Portable Solar Power Plant Purifies Water, Makes Hydrogen

A portable power plant that provides drinking water for disaster recovery

3 min read

Portable Solar Power Plant Purifies Water, Makes Hydrogen

20 October 2010—In the immediate aftermath of the Haiti earthquake, most survivors lacked three essential things: potable water, power for lights and cooking, and communications networks to tell the outside world what their needs were.

A Hopewell, N.J., company called The Essential Element aims to provide all three with a mobile device that it says purifies more than 87 000 liters of water a day. The device will simultaneously create hydrogen for running an onboard fuel cell or for burning in a separate camp-style cooking stove. The unit also has wall sockets that can be used to charge cellphones and run other electronics.

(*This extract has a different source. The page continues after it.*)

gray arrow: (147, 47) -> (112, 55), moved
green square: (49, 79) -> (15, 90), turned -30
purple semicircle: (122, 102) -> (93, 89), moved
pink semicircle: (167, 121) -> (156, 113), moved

Best of all, says Michael Strizki, The Essential Element’s chief technology officer, the system, called the Hydra, gets all its power from the sun. The Hydra’s 3.65- by 2.74-meter polycrystalline silicon solar panel array, which Strizki says is 8 percent efficient, generates 2.88 kilowatts. According to Strizki, that is enough to do the following: power a 900-watt pump that draws water to and through the unit’s self-cleaning filtration device, top off a bank of lead-acid gel batteries capable of storing 900 ampere-hours, and run an electrolyzer that splits enough water to fill a 0.37-cubic-meter propane tank with hydrogen pressurized to 140 000 kilograms per square meter.

The hydrogen stored during the day is consumed by a fuel cell to power the pump and water purifier at night. The electricity from the fuel cell and the photovoltaic panels, which sit atop a 4.9-meter-long wheeled trailer, can also power other gadgets and communications gear through 110 volts or 230 V AC and 12 V DC sockets in the trailer.

solar water fig 2

Photo: The Essential Element

Strizki notes the obvious benefits of drawing power from the sun instead of the fossil fuels most generators use: "Fuel is expensive, heavy, and has the potential to leave behind a mess. Plus, you have to work out the logistics of delivering it to places where there’s no existing infrastructure." With the Hydra, he says, your fuel is free. Full batteries and hydrogen tanks weigh barely more than when they’re tapped out, and when the crisis is over, the solar array can be folded down and the trailer carted away, leaving behind no sign of its presence.

Because the unit was created to operate in inhospitable places where technicians are likely to be busy responding to crises, it was designed to be self-maintaining. For example, the filtration system, which has dual filtering membranes, is smart enough to know when the membranes are becoming too clogged with contaminants to be effective. It stops pumping dirty water through one membrane and back-flushes it while the other remains in operation.

"One of the best things about the Hydra is that it’s scalable," says Strizki. If an area being served requires more power than can be gleaned from the sun by the solar array native to the unit, photovoltaic mats can be plugged in that yield a kilowatt for every 14 square meters unfurled, providing generating capacity limited only by the room available to lay them out.

"Being your own power plant is a distinct advantage, especially in underdeveloped countries where space is not an issue but electricity is," says Strizki. Though the Hydra’s fuel cell and hydrogen tanks add a new wrinkle, this unit isn’t the only game in town. The Spectra Solar Fresh Water System 20000 from Spectra Watermakers of San Rafael, Calif., cleans 20 000 liters of water a day and also boasts generating capacity. In addition to its solar arrays, which generate up to 825 W, it has a wind turbine that can deliver 1000 W. Because the filtration system requires about 900 W to operate, nearly a kilowatt is available for powering other devices and for charging the 200-Ah battery Spectra says can keep the system running all night and into the next day if it’s not sunny.

What remains to be seen is whether The Essential Element’s higher-capacity purifier, which sells for US $99 500 (compared with about $75 000 for Spectra’s device) can elbow its way into the market.